▶ [Dataset excerpts]
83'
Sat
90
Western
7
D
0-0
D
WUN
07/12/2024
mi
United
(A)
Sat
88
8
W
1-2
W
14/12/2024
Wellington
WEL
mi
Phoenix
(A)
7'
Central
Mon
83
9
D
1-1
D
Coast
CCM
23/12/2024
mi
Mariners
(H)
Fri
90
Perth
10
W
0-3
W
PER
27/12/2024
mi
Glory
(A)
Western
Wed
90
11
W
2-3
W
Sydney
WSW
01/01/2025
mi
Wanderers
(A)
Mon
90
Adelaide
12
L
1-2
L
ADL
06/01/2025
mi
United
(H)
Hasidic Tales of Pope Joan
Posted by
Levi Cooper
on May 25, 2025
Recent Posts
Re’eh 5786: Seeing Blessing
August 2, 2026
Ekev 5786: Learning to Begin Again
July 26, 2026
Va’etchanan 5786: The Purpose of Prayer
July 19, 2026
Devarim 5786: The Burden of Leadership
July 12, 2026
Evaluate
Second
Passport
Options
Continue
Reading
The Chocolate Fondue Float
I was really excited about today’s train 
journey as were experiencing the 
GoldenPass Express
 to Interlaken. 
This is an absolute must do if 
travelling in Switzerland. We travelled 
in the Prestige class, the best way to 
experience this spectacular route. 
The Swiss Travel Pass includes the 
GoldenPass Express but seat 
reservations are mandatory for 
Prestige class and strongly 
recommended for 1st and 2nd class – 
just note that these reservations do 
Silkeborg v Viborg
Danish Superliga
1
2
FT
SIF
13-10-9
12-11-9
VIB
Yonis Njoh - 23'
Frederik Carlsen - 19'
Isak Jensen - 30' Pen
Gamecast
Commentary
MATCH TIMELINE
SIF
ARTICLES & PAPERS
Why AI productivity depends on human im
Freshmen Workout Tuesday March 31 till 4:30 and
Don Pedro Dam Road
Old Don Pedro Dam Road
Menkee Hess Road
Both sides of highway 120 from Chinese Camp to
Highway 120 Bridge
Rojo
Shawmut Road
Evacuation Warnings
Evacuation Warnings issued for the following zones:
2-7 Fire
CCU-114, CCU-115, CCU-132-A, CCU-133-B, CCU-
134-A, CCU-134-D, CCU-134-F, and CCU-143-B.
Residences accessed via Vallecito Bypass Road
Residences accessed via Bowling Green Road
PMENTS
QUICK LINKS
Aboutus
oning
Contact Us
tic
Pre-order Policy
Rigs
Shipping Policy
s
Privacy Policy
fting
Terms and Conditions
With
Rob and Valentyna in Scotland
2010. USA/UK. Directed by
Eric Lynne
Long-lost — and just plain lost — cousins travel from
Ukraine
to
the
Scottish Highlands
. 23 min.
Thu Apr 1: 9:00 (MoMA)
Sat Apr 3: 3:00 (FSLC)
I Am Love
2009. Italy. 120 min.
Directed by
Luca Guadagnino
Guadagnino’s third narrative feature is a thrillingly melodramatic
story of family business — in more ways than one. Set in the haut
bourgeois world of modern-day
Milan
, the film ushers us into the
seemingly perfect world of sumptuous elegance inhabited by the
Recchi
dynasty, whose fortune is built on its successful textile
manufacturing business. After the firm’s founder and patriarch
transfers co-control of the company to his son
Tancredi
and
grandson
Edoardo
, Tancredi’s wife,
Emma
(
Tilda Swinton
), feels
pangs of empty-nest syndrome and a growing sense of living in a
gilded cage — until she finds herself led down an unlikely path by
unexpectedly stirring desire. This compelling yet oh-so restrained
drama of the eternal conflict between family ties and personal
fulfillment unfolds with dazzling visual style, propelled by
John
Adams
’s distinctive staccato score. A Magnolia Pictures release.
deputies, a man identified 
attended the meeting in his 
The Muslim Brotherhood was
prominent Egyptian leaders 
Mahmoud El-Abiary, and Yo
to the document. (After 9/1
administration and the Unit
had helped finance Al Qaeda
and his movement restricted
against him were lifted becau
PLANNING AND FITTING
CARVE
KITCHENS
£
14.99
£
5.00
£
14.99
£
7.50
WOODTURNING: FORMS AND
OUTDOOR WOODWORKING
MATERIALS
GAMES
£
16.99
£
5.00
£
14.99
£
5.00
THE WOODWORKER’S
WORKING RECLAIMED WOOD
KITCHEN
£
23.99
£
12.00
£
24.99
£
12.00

▶ [Required action]
Type out each entry above again, exactly.

▶ [Finished exercise]
83'
Sat
90
Western
7
D
0-0
D
WUN
07/12/2024
mi
United
(A)
Sat
88
8
W
1-2
W
14/12/2024
Wellington
WEL
mi
Phoenix
(A)
7'
Central
Mon
83
9
D
1-1
D
Coast
CCM
23/12/2024
mi
Mariners
(H)
Fri
90
Perth
10
W
0-3
W
PER
27/12/2024
mi
Glory
(A)
Western
Wed
90
11
W
2-3
W
Sydney
WSW
01/01/2025
mi
Wanderers
(A)
Mon
90
Adelaide
12
L
1-2
L
ADL
06/01/2025
mi
United
(H)
Hasidic Tales of Pope Joan
Posted by
Levi Cooper
on May 25, 2025
Recent Posts
Re’eh 5786: Seeing Blessing
August 2, 2026
Ekev 5786: Learning to Begin Again
July 26, 2026
Va’etchanan 5786: The Purpose of Prayer
July 19, 2026
Devarim 5786: The Burden of Leadership
July 12, 2026
Evaluate
Second
Passport
Options
Continue
Reading
The Chocolate Fondue Float
I was really excited about today’s train 
journey as were experiencing the 
GoldenPass Express
 to Interlaken. 
This is an absolute must do if 
travelling in Switzerland. We travelled 
in the Prestige class, the best way to 
experience this spectacular route. 
The Swiss Travel Pass includes the 
GoldenPass Express but seat 
reservations are mandatory for 
Prestige class and strongly 
recommended for 1st and 2nd class – 
just note that these reservations do 
Silkeborg v Viborg
Danish Superliga
1
2
FT
SIF
13-10-9
12-11-9
VIB
Yonis Njoh - 23'
Frederik Carlsen - 19'
Isak Jensen - 30' Pen
Gamecast
Commentary
MATCH TIMELINE
SIF
ARTICLES & PAPERS
Why AI productivity depends on human im
Freshmen Workout Tuesday March 31 till 4:30 and
Don Pedro Dam Road
Old Don Pedro Dam Road
Menkee Hess Road
Both sides of highway 120 from Chinese Camp to
Highway 120 Bridge
Rojo
Shawmut Road
Evacuation Warnings
Evacuation Warnings issued for the following zones:
2-7 Fire
CCU-114, CCU-115, CCU-132-A, CCU-133-B, CCU-
134-A, CCU-134-D, CCU-134-F, and CCU-143-B.
Residences accessed via Vallecito Bypass Road
Residences accessed via Bowling Green Road
PMENTS
QUICK LINKS
Aboutus
oning
Contact Us
tic
Pre-order Policy
Rigs
Shipping Policy
s
Privacy Policy
fting
Terms and Conditions
With
Rob and Valentyna in Scotland
2010. USA/UK. Directed by
Eric Lynne
Long-lost — and just plain lost — cousins travel from
Ukraine
to
the
Scottish Highlands
. 23 min.
Thu Apr 1: 9:00 (MoMA)
Sat Apr 3: 3:00 (FSLC)
I Am Love
2009. Italy. 120 min.
Directed by
Luca Guadagnino
Guadagnino’s third narrative feature is a thrillingly melodramatic
story of family business — in more ways than one. Set in the haut
bourgeois world of modern-day
Milan
, the film ushers us into the
seemingly perfect world of sumptuous elegance inhabited by the
Recchi
dynasty, whose fortune is built on its successful textile
manufacturing business. After the firm’s founder and patriarch
transfers co-control of the company to his son
Tancredi
and
grandson
Edoardo
, Tancredi’s wife,
Emma
(
Tilda Swinton
), feels
pangs of empty-nest syndrome and a growing sense of living in a
gilded cage — until she finds herself led down an unlikely path by
unexpectedly stirring desire. This compelling yet oh-so restrained
drama of the eternal conflict between family ties and personal
fulfillment unfolds with dazzling visual style, propelled by
John
Adams
’s distinctive staccato score. A Magnolia Pictures release.
deputies, a man identified 
attended the meeting in his 
The Muslim Brotherhood was
prominent Egyptian leaders 
Mahmoud El-Abiary, and Yo
to the document. (After 9/1
administration and the Unit
had helped finance Al Qaeda
and his movement restricted
against him were lifted becau
PLANNING AND FITTING
CARVE
KITCHENS
£
14.99
£
5.00
£
14.99
£
7.50
WOODTURNING: FORMS AND
OUTDOOR WOODWORKING
MATERIALS
GAMES
£
16.99
£
5.00
£
14.99
£
5.00
THE WOODWORKER’S
WORKING RECLAIMED WOOD
KITCHEN
£
23.99
£
12.00
£
24.99
£
12.00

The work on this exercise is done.